FAQ
Hello,

The original map-reduce paper states: "After successful completion, the
output of the map-reduce execution is available in the R output files (one
per reduce task, with file names as specified by the user)." However, when
using Hadoop's TextOutputFormat, all the reducer outputs are combined in a
single file called part-00000. I was wondering how and when this merging
process is done. When the reducer calls output.collect(key,value), is this
record written to a local temporary output file in the reducer's disk and
then these local files (a total of R) are later merged into one single file
with a final thread or is it directly written to the final output file
(part-00000)?
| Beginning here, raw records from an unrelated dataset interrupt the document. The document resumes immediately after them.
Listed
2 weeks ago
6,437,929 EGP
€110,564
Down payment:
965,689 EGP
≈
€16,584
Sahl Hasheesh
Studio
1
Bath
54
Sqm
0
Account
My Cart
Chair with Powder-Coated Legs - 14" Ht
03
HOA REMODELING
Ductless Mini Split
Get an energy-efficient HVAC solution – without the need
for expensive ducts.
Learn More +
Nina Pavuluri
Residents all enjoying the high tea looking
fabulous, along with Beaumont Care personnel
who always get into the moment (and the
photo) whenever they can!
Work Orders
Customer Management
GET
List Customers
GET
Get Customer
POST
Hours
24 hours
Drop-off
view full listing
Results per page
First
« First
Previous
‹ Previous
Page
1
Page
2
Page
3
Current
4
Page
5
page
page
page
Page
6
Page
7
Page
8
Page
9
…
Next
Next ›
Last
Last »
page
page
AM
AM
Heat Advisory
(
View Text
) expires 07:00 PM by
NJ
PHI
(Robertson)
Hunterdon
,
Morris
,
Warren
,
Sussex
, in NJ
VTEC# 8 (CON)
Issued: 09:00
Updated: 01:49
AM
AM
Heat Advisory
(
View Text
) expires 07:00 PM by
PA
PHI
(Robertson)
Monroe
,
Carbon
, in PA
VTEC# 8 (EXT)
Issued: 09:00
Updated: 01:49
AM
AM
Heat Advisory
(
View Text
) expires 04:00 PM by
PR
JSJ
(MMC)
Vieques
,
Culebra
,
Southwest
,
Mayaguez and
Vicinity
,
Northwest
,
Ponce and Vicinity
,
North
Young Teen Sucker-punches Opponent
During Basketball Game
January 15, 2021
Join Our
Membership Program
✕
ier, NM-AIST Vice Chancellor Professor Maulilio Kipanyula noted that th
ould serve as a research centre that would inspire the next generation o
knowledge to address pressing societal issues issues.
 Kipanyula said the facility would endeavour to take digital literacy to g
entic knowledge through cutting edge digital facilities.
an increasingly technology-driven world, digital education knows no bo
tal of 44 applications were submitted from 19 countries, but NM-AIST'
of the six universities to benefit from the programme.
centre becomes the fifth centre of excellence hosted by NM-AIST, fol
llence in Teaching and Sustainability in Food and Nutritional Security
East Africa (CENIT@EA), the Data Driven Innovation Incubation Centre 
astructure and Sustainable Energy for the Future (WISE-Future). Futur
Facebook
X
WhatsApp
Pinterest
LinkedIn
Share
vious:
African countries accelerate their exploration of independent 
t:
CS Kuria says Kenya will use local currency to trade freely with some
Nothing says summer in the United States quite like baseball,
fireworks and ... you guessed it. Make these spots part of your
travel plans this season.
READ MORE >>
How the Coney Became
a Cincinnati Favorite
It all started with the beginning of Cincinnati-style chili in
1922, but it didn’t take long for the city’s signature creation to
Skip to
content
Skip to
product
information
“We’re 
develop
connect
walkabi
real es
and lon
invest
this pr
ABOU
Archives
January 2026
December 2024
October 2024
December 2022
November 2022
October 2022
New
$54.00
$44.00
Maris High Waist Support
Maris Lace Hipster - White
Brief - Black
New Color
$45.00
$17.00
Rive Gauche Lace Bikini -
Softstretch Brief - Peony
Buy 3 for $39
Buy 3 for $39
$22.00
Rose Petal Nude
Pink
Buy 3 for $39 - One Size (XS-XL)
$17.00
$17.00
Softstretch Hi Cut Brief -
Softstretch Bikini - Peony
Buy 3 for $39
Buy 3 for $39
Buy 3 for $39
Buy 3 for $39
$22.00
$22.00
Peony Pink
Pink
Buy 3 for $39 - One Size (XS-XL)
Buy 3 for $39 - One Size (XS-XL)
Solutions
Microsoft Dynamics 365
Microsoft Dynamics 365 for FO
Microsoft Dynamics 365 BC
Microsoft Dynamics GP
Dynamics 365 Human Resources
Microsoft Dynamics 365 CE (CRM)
I am asking this because I'd like to get an ordered sample of
the final output data, ie. one record per every 1000 records or something
similar and I don't want to run a serial process that iterates on the final
output file.

Thanks,
Jim

Search Discussions

  • Tienduc_dinh at Jan 11, 2009 at 1:24 pm
    part-00000 means, there is only one reduce task in your configuration.

    Hope, this helps.

    Tien Duc Dinh


    Jim Twensky wrote:
    Hello,

    The original map-reduce paper states: "After successful completion, the
    output of the map-reduce execution is available in the R output files (one
    per reduce task, with file names as specified by the user)." However, when
    using Hadoop's TextOutputFormat, all the reducer outputs are combined in a
    single file called part-00000. I was wondering how and when this merging
    process is done. When the reducer calls output.collect(key,value), is this
    record written to a local temporary output file in the reducer's disk and
    then these local files (a total of R) are later merged into one single
    file
    with a final thread or is it directly written to the final output file
    (part-00000)? I am asking this because I'd like to get an ordered sample
    of
    the final output data, ie. one record per every 1000 records or something
    similar and I don't want to run a serial process that iterates on the
    final
    output file.

    Thanks,
    Jim
    --
    View this message in context: http://www.nabble.com/Merging-reducer-outputs-into-a-single-part-00000-file-tp21396867p21399089.html
    Sent from the Hadoop core-user mailing list archive at Nabble.com.
  • Stefan Will at Jan 11, 2009 at 8:59 pm
    Jim,

    As far as I know, there is no difference in terms of the number of output
    partitions relative to the OutputFormat used.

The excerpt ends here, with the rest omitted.